Cuando
Antonio Ante ingresó al Palacio Real (así se llamaba antes de rebautizarlo como
Carondelet) aquella madrugada del 10 de agosto de 1809, probablemente no
imaginaba que su actuación iba a cambiar definitivamente la historia no solo de
Quito sino de una veintena de países que durante 300 años soportaron el férreo
colonialismo español.
Eran alrededor
de las cinco de la mañana. Ayudado por la guardia de palacio, Ante logró llegar
hasta el pasillo contiguo a la habitación en la que dormía Manuel de Urriés,
más conocido como el Conde Ruiz de Castilla, quien hasta ese momento era el
presidente de la Real Audiencia de Quito.

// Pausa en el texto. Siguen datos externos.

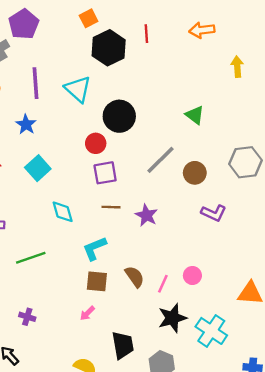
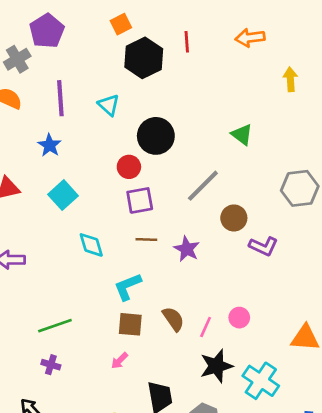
cyan triangle: (78, 89) -> (109, 105), size x0.7
brown circle: (195, 173) -> (234, 218), moved
green line: (31, 258) -> (55, 326), moved

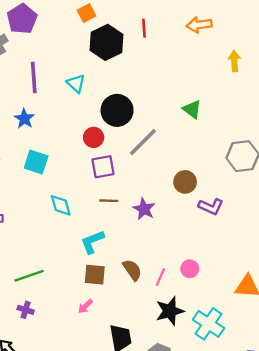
gray line: (203, 186) -> (143, 142), moved
cyan square: (63, 195) -> (36, 162), turned -30

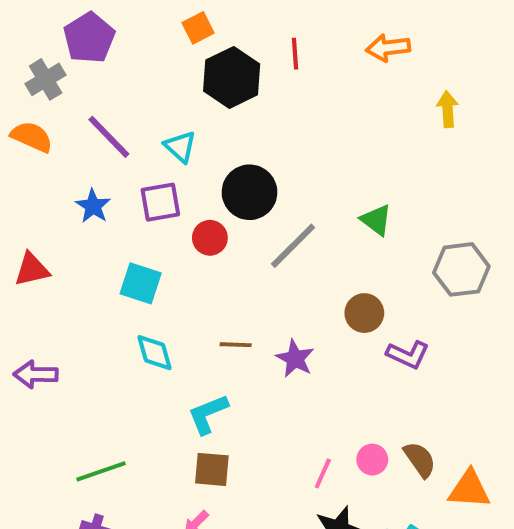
purple line: (34, 78) -> (109, 137), turned -40
green triangle: (192, 109) -> (376, 220), moved
cyan square: (36, 162) -> (141, 283), moved
purple square: (103, 167) -> (160, 202), moved
brown semicircle: (132, 270) -> (420, 460), moved

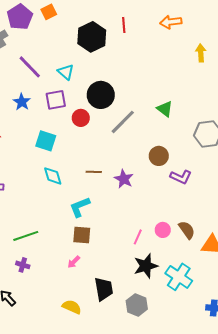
orange square: (198, 28) -> (49, 12), moved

Los severos golpes en la puerta despertaron
al español y de mala gana se levantó. Ante, impasible, esperó que se abriera el
portón del aposento y entonces enfrentó al noble de Urriés a quien, sin saludo
de por medio, le leyó en alta y decidida voz un oficio que minutos antes había
redactado un grupo de intelectuales quiteños y extranjeros en la casa de
Manuela Cañizares, ubicada a menos de una cuadra del palacio. Le habían
notificado que ya no era más presidente y que la Real Audiencia quedaba bajo el
control de los criollos quiteños.
Lo que
ocurrió pasadas las siete de la mañana fue jolgorio y salvas de cañón que
anunciaban desde la Plaza Grande el inicio de una nueva era. La Junta Soberana
de Gobierno inauguró el primer intento de republicanismo en la América Latina
y, al mismo tiempo, sentenciaba a muerte a la larga tradición colonial
española.
Más allá del
lirismo infantil de los libros escolares, que en lugar de destacar el valor de
la fecha crea confusión acerca de su impacto histórico en la construcción de la
nación ecuatoriana, el 10 de agosto de 1809 constituye un hito al que 207 años
después aún no sabemos cómo asimilarlo colectivamente.
Muchos
simplemente lo recuerdan como un grito; el primer grito de independencia. Otros,
guiados por un espíritu regionalista inoculado perversamente por ciertas
élites, afirman que fue un hecho histórico digno de tomase en cuenta pero no
tanto como para llamarlo nuestra primera independencia.
Lo cierto es
que el 10 de agosto de 1809 ocurrió algo mucho más trascendente que un grito de
independencia y de sus consecuencias todos disfrutamos hasta la actualidad
aunque no nos demos o no queramos darnos cuenta.
Aquellos criollos
que lideraron la gesta de 1809 no eran unos advenedizos. Muchos bebieron de la
intelectualidad europea, se formaron bajo los ideales del novísimo entonces,
iluminismo francés y tuvieron como referentes políticos a personajes como
Eugenio Espejo, José Mejía Lequerica e incluso al propio José Joaquín de Olmedo.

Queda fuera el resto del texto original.